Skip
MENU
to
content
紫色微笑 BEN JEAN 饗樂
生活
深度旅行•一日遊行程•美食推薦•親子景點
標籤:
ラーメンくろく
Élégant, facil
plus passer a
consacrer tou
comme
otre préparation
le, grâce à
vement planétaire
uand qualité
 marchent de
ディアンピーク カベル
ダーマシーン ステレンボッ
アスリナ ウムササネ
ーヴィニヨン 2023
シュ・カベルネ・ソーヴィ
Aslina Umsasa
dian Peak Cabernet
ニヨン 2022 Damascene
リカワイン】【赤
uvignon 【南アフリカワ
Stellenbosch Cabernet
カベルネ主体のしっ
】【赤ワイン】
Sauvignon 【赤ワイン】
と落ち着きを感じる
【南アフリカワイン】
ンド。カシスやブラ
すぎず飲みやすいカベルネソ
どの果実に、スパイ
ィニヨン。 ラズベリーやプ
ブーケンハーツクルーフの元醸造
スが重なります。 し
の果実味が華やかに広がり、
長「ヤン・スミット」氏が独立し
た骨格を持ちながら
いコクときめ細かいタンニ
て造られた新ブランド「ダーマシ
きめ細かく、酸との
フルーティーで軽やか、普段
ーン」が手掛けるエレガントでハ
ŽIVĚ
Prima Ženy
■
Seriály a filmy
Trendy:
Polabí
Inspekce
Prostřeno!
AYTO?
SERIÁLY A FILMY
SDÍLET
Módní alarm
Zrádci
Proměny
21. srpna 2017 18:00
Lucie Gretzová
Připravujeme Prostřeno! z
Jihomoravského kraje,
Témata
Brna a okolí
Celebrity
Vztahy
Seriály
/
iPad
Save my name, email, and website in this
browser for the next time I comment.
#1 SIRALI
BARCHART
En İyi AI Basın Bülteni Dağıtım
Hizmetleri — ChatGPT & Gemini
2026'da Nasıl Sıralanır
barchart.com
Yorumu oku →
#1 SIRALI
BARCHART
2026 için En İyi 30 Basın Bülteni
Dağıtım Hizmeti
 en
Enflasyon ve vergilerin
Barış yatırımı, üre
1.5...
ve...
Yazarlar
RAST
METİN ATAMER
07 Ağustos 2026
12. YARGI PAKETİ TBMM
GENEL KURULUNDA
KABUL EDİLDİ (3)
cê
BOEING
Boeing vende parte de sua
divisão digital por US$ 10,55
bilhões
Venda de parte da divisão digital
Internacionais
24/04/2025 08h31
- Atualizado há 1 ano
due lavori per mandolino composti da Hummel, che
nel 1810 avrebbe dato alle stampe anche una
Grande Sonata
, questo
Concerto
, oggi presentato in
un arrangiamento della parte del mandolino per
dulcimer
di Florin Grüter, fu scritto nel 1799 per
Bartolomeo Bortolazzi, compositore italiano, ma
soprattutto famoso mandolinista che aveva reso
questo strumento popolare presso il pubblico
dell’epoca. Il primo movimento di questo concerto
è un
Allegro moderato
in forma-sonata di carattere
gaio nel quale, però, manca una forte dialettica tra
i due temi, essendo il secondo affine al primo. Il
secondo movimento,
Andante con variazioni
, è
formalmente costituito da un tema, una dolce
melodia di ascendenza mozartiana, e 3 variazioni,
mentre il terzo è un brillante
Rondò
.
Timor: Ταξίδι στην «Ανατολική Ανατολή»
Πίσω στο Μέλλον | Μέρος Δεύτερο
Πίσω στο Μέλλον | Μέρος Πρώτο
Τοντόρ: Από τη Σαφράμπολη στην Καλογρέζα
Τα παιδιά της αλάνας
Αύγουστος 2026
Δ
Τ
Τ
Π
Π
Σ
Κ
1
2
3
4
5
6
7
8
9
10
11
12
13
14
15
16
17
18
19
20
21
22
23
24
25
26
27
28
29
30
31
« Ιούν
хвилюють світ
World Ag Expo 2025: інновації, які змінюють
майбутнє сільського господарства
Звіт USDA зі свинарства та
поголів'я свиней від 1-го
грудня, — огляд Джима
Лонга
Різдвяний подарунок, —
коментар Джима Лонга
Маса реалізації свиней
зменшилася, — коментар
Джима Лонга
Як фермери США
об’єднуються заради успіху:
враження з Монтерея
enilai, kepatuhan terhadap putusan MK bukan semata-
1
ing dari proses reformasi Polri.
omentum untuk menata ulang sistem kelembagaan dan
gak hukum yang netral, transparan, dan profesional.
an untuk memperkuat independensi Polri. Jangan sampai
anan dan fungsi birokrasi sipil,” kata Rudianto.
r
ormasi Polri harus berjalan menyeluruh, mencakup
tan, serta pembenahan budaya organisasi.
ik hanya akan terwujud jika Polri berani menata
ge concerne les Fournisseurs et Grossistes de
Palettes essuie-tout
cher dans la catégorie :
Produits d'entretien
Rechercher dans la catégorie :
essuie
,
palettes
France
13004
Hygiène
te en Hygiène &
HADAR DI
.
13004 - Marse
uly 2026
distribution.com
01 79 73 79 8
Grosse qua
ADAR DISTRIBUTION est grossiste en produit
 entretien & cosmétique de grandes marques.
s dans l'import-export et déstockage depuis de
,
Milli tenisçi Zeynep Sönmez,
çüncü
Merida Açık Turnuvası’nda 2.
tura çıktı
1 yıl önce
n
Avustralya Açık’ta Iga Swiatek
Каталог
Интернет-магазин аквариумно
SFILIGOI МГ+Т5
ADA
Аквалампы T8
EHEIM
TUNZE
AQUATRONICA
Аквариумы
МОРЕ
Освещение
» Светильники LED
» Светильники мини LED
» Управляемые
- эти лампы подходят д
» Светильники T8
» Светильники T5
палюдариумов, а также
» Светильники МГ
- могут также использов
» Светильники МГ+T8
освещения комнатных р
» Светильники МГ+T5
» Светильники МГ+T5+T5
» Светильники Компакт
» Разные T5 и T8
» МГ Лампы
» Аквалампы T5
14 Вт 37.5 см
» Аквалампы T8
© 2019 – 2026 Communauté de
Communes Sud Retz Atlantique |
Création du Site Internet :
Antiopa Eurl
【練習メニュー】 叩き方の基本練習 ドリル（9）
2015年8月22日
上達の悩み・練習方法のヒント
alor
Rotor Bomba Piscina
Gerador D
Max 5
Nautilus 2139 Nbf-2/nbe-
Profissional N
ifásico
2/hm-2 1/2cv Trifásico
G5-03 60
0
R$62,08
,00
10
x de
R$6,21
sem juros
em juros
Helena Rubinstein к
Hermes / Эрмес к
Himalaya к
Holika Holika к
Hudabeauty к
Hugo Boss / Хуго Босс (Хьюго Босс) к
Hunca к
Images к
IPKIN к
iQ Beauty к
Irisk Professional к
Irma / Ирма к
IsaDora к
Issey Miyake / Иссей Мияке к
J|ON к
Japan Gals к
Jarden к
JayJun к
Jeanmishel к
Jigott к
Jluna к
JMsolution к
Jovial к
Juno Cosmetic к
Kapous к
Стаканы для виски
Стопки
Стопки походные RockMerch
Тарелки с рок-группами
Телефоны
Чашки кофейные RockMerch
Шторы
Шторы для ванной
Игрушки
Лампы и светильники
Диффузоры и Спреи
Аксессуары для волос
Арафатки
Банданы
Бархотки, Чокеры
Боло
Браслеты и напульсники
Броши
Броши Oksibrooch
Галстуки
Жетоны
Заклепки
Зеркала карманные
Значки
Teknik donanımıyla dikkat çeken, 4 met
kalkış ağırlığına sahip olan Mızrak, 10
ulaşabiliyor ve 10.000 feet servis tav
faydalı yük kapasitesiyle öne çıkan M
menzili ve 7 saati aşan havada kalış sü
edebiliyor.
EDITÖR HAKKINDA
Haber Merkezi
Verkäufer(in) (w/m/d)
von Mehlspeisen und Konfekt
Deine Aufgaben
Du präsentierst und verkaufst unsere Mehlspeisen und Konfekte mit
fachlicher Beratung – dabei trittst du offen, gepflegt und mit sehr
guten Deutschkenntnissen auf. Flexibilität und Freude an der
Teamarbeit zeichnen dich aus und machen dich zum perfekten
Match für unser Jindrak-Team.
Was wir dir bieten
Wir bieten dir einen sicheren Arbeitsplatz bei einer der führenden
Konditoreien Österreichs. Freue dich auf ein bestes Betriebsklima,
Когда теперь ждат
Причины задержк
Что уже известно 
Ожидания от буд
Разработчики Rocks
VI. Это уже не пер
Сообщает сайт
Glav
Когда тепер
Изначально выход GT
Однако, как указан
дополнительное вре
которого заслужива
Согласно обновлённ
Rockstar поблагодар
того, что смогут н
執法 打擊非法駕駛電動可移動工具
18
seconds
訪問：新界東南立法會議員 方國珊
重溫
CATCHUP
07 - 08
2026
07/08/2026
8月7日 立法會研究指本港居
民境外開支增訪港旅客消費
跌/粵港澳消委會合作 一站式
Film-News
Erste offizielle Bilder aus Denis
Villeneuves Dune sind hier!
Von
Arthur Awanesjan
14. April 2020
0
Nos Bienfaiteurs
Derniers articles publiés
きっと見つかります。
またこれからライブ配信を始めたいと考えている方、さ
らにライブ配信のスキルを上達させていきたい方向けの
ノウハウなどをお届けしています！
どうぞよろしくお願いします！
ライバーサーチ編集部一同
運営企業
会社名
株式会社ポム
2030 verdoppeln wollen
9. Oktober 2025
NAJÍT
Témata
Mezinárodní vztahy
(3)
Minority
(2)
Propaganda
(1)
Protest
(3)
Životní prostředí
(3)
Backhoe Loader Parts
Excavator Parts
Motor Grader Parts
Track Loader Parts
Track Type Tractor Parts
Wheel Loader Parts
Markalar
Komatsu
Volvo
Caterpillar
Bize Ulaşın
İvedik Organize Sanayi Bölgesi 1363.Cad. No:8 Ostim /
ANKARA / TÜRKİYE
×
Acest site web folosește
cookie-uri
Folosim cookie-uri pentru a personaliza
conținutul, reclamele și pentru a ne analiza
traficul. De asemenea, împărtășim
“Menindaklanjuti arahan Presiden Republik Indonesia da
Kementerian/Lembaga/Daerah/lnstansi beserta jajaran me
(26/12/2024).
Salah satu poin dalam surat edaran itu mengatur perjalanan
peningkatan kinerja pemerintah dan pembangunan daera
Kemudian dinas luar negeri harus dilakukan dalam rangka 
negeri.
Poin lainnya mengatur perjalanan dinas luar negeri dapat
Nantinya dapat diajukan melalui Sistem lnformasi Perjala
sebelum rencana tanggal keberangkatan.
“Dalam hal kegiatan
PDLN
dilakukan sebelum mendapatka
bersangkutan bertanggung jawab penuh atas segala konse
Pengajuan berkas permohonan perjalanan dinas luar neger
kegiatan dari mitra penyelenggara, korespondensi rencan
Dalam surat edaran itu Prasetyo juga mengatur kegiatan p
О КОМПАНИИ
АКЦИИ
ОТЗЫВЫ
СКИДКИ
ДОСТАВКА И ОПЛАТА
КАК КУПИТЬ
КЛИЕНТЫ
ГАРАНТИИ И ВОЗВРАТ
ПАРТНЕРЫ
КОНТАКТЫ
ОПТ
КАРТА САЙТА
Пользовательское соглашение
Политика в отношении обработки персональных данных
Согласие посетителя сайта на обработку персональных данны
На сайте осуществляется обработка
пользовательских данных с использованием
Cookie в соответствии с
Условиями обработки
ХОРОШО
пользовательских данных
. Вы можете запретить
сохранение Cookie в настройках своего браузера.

* **PROBLEM TO SOLVE**
Return, in full, every line of these entries that holds "bieten".

* **SOLUTION**
Was wir dir bieten
Wir bieten dir einen sicheren Arbeitsplatz bei einer der führenden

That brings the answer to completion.